Le vol de départ a été assuré par Air Canada entre Toronto et Montréal et par Air Nova, entre Montréal et Halifax et Deer Lake. Les sièges préassignés ont été les suivants : siège 13A pour le vol entre Toronto et Montréal, siège 6A entre Montréal et Halifax et siège 1A entre Halifax et Deer Lake. Lors du retour, c'est le siège 1A qui a été préassigné à M. Chaulk entre Deer Lake et Halifax et le siège 24F pour le vol entre Halifax et Toronto. Tous les sièges étaient situés dans des rangées de sièges munis d'accoudoirs mobiles.
Malgré la confirmation des sièges préassignés, c'est le siège 6A et non le siège 1A qui a été assigné à M. Chaulk, au moment de son embarquement à bord du vol entre Halifax et Deer Lake, soit un siège qui est situé dans une rangée de sièges non munis d'accoudoirs mobiles. Ayant constaté cet état de fait, les agents responsables de l'aide à l'embarquement ont amené M. Chaulk jusqu'au siège 3A, siège côté allée muni d'un accoudoir mobile, et ont avisé l'agent de bord de ce changement. À l'arrivée à Deer Lake, M. Chaulk a constaté que son fauteuil roulant avait été endommagé et a déposé une demande d'indemnité. Le montant des dommages lui a été remboursé par la voie d'un chèque émis le 24 février 1999.
Pendant qu'il était à Deer Lake et avant de monter à bord du vol de retour prévu, M. Chaulk a téléphoné au Centre téléphonique d'Air Canada au Nouveau-Brunswick afin de vérifier les sièges qui lui avaient été assignés, et on lui a répondu que pour le vol entre Deer Lake et Halifax, le siège 1A avait été remplacé par le siège 3A étant donné que le siège 1A était situé dans une rangée de sièges menant à une issue de secours. De même, pour le vol entre Halifax et Toronto, le siège 24F avait été remplacé par le siège 16F. On l'a assuré que les nouveaux sièges étaient tous situés dans des rangées de sièges munis d' accoudoirs mobiles. Toutefois, le siège 16F n'était pas situé dans une rangée de sièges munis d'accoudoirs mobiles, ce qui fait que les agents d'embarquement l'ont amené à son siège original situé dans la rangée 24.

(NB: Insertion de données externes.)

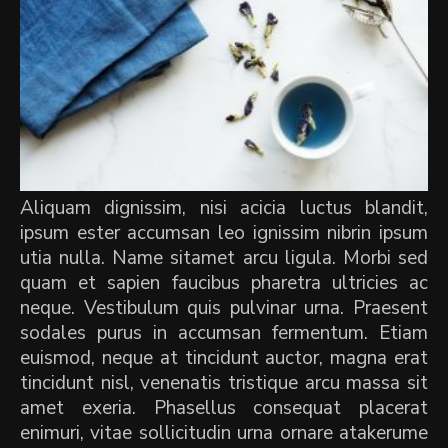
Aliquam dignissim, nisi acicia luctus blandit,
ipsum ester accumsan leo ignissim nibrin ipsum
utia nulla. Name sitamet arcu ligula. Morbi sed
quam et sapien faucibus pharetra ultricies ac
neque. Vestibulum quis pulvinar urna. Praesent
sodales purus in accumsan fermentum. Etiam
euismod, neque at tincidunt auctor, magna erat
tincidunt nisl, venenatis tristique arcu massa sit
amet exeria. Phasellus consequat placerat
enimuri, vitae sollicitudin urna ornare atakerume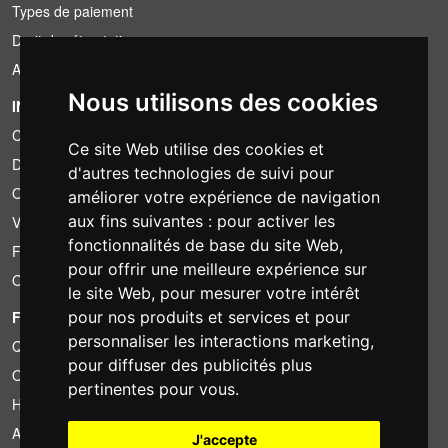
Types de paiement
Droit de rétractation
Application de la TVA
Nous utilisons des cookies
INFORMATION
Conditions de location
Ce site Web utilise des cookies et
Devis
d'autres technologies de suivi pour
Offre groupée
améliorer votre expérience de navigation
aux fins suivantes :
pour activer les
Vous avez trouvé moins cher?
fonctionnalités de base du site Web
,
Financement
pour offrir une meilleure expérience sur
Occasion
le site Web
,
pour mesurer votre intérêt
FOTOCOLOMBO.IT
pour nos produits et services et pour
personnaliser les interactions marketing
,
Qui sommes-nous
pour diffuser des publicités plus
Où nous trouver
pertinentes pour vous
.
Horaires d'ouverture
Avis sur Trovaprezzi
J'accepte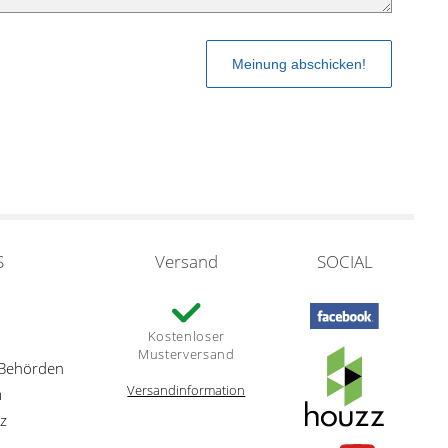
S
Versand
SOCIAL
Kostenloser
Musterversand
 Behörden
Versandinformation
m
z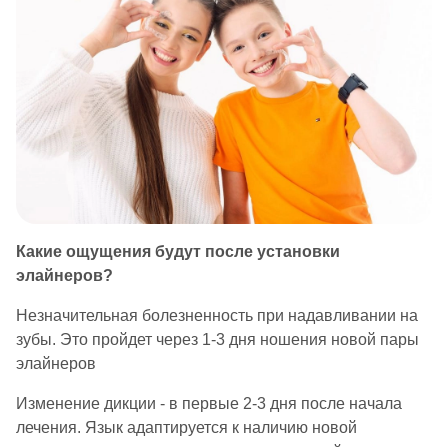
Какие ощущения будут после установки
элайнеров?
Незначительная болезненность при надавливании на
зубы. Это пройдет через 1-3 дня ношения новой пары
элайнеров
Изменение дикции - в первые 2-3 дня после начала
лечения. Язык адаптируется к наличию новой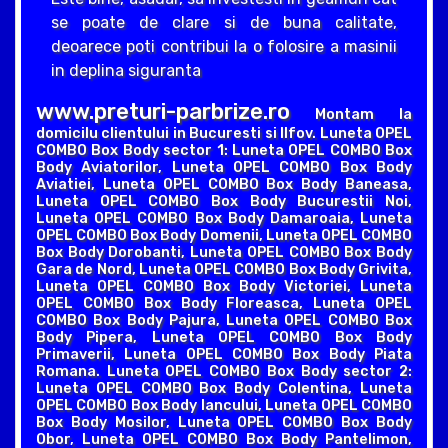
se poate de clare si de buna calitate,
deoarece poti contribui la o folosire a masinii
in deplina siguranta
www.preturi-parbrize.ro
Montam la
domicilu clientului in Bucuresti si Ilfov. Luneta OPEL
COMBO Box Body sector 1: Luneta OPEL COMBO Box
Body Aviatorilor, Luneta OPEL COMBO Box Body
Aviatiei, Luneta OPEL COMBO Box Body Baneasa,
Luneta OPEL COMBO Box Body Bucurestii Noi,
Luneta OPEL COMBO Box Body Damaroaia, Luneta
OPEL COMBO Box Body Domenii, Luneta OPEL COMBO
Box Body Dorobanti, Luneta OPEL COMBO Box Body
Gara de Nord, Luneta OPEL COMBO Box Body Grivita,
Luneta OPEL COMBO Box Body Victoriei, Luneta
OPEL COMBO Box Body Floreasca, Luneta OPEL
COMBO Box Body Pajura, Luneta OPEL COMBO Box
Body Pipera, Luneta OPEL COMBO Box Body
Primaverii, Luneta OPEL COMBO Box Body Piata
Romana. Luneta OPEL COMBO Box Body sector 2:
Luneta OPEL COMBO Box Body Colentina, Luneta
OPEL COMBO Box Body Iancului, Luneta OPEL COMBO
Box Body Mosilor, Luneta OPEL COMBO Box Body
Obor, Luneta OPEL COMBO Box Body Pantelimon,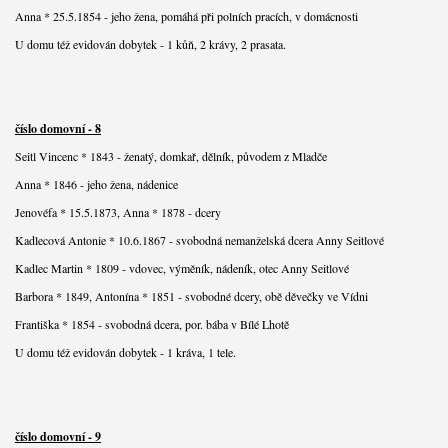
Anna * 25.5.1854 - jeho žena, pomáhá při polních pracích, v domácnosti
U domu též evidován dobytek - 1 kůň, 2 krávy, 2 prasata.
číslo domovní - 8
Seitl Vincenc * 1843 - ženatý, domkař, dělník, původem z Mladče
Anna * 1846 - jeho žena, nádenice
Jenovéfa * 15.5.1873, Anna * 1878 - dcery
Kadlecová Antonie * 10.6.1867 - svobodná nemanželská dcera Anny Seitlové
Kadlec Martin * 1809 - vdovec, výměník, nádeník, otec Anny Seitlové
Barbora * 1849, Antonína * 1851 - svobodné dcery, obě děvečky ve Vídni
Františka * 1854 - svobodná dcera, por. bába v Bílé Lhotě
U domu též evidován dobytek - 1 kráva, 1 tele.
číslo domovní - 9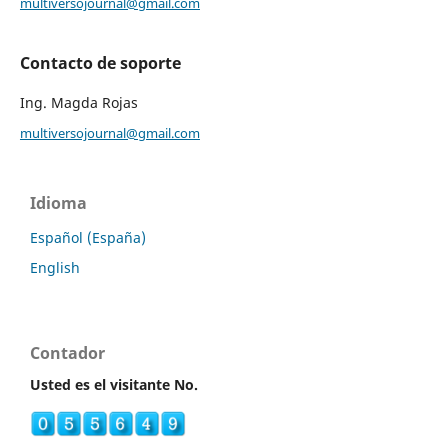
multiversojournal@gmail.com
Contacto de soporte
Ing. Magda Rojas
multiversojournal@gmail.com
Idioma
Español (España)
English
Contador
Usted es el visitante No.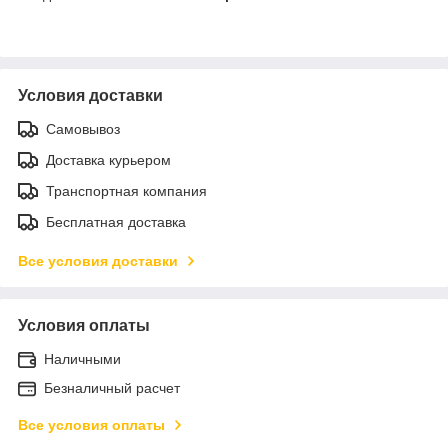
Условия доставки
Самовывоз
Доставка курьером
Транспортная компания
Бесплатная доставка
Все условия доставки
Условия оплаты
Наличными
Безналичный расчет
Все условия оплаты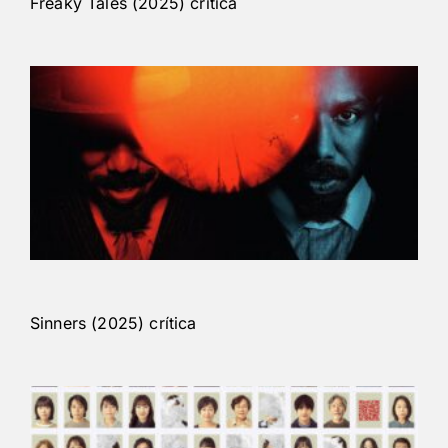
Freaky Tales (2025) crítica
Sinners (2025) crítica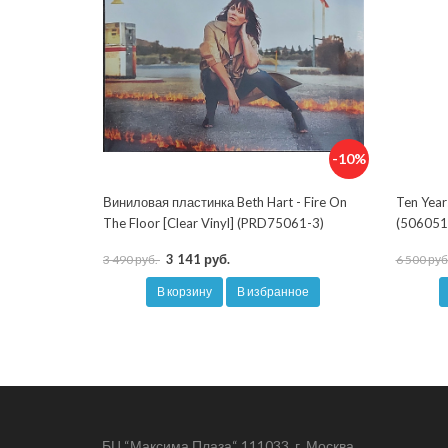
-10%
Виниловая пластинка Beth Hart - Fire On
Ten Year
The Floor [Clear Vinyl] (PRD75061-3)
(506051
3 141 руб.
3 490 руб.
6 500 руб
В корзину
В избранное
БЦ “Максима Плаза“ 111033, г. Москва,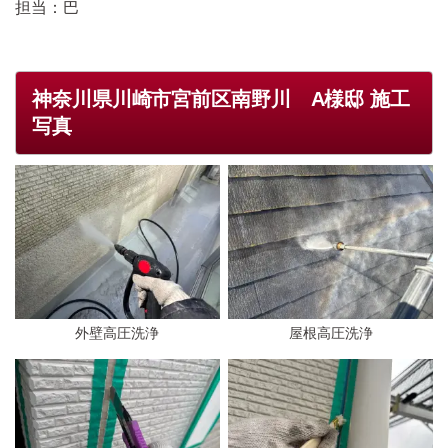
担当：巴
神奈川県川崎市宮前区南野川 A様邸 施工
写真
外壁高圧洗浄
屋根高圧洗浄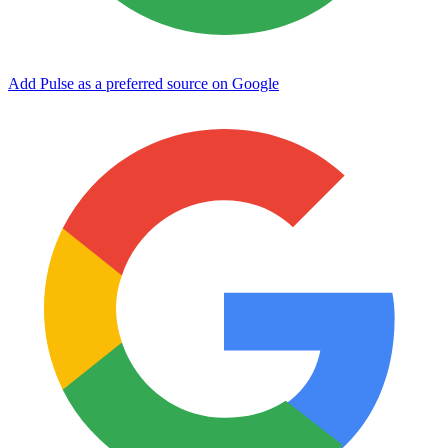
Add Pulse as a preferred source on Google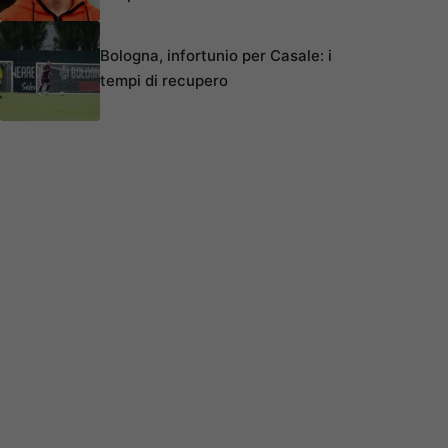
Bologna, infortunio per Casale: i
tempi di recupero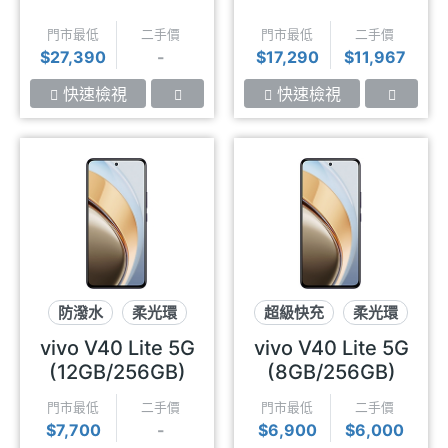
門市最低
二手價
門市最低
二手價
$27,390
-
$17,290
$11,967
快速檢視
快速檢視
防潑水
柔光環
超級快充
柔光環
超級快充
防潑水
vivo V40 Lite 5G
vivo V40 Lite 5G
(12GB/256GB)
(8GB/256GB)
門市最低
二手價
門市最低
二手價
$7,700
-
$6,900
$6,000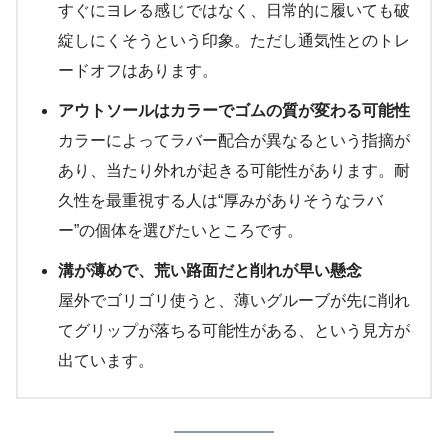
すぐにヨレる感じではなく、日常的に履いても破
綻しにくそうという印象。ただし通気性とのトレ
ードオフはあります。
アウトソールはカラーでゴムの質が変わる可能性
カラーによってラバー配合が異なるという指摘が
あり、当たり外れが起きる可能性があります。耐
久性を最重視する人は“厚みがありそうなラバ
ー”の個体を選びたいところです。
溝が薄めで、荒い路面だと削れが早い懸念
屋外でゴリゴリ使うと、薄いグルーブが先に削れ
てグリップが落ちる可能性がある、という見方が
出ています。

À l'arrivée à Deer Lake, M. Chaulk a également constaté qu'on avait forcé ses bagages et que trois cartes de Noël avaient disparues. En outre, à son arrivée à Toronto, ses bagages, qui renfermaient des médicaments d'ordonnance dont il avait besoin, ne se trouvaient pas à bord du vol et sont arrivés à Toronto deux jours plus tard seulement. Air Canada a émis un chèque pour couvrir les frais de remplacement de la serrure forcée et des cartes de Noël et a également remboursé les dépenses de M. Chaulk entraînées par le retard dans la livraison de ses bagages.
POSITION DES PARTIES
Assignation des sièges
M. Chaulk affirme que même si Air Canada l'avait rassuré quant à ses réservations de vol, il a fait face aux mêmes problèmes qu'il a déjà rencontrés avec Air Canada. Il se demande combien de plaintes doivent être déposées avant qu'Air Canada n'apporte les corrections nécessaires à sa procédure d'assignation de sièges. M. Chaulk déclare que si Air Canada exerçait les contrôles nécessaires et établissait une politique ou une procédure uniforme pour tous ses agents, cela représenterait une amélioration notable au chapitre de l'assignation des sièges.
M. Chaulk a précisé que lors du vol entre Toronto et Montréal, les employés d'Air Canada ne savaient pas comment soulever les accoudoirs des sièges et qu'ils ont renoncé à la tâche après plusieurs tentatives infructueuses. Il soutient que pour prendre place lui-même dans le siège, il n'a eu d'autre choix que de se soulever de son fauteuil roulant et de s'asseoir directement sur l'accoudoir avant de se laisser tomber dans le siège. Il déclare qu'une fois installé, il a remarqué un bouton situé sur la partie inférieure arrière de l'accoudoir et après l'avoir enfoncé, l'accoudoir s'est soulevé facilement. M. Chaulk ajoute qu'il a porté ce point à l'attention du personnel du transporteur aérien et l'un des employés a eu cette remarque : « On apprend à chaque jour ».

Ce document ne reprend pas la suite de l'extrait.